------ Supplied records

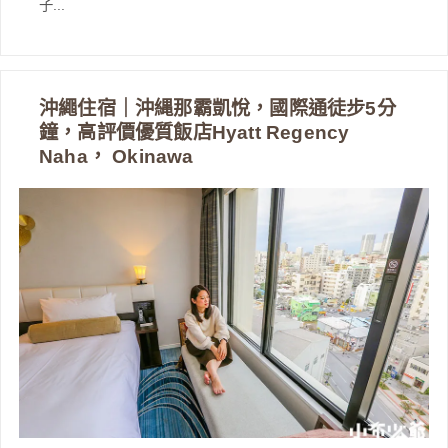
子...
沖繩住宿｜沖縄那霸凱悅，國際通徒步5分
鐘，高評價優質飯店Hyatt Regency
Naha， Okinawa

------------
------ Supplied records

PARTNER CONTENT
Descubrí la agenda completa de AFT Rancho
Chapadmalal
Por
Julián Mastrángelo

------------
------ Supplied records

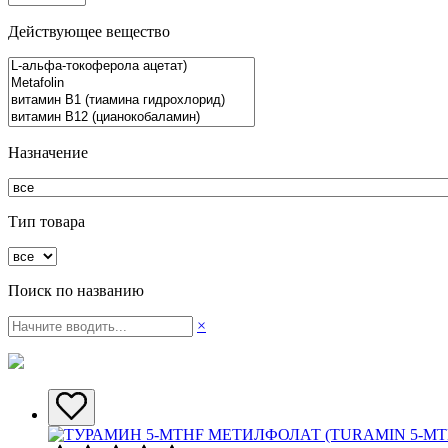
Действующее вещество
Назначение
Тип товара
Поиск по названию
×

------------

Work order:
Reproduce the entries above exactly, but only the lines between the line holding "PARTNER CONTENT" and the line holding "Julián Mastrángelo", inclusive.

Reply to the exercise:
PARTNER CONTENT
Descubrí la agenda completa de AFT Rancho
Chapadmalal
Por
Julián Mastrángelo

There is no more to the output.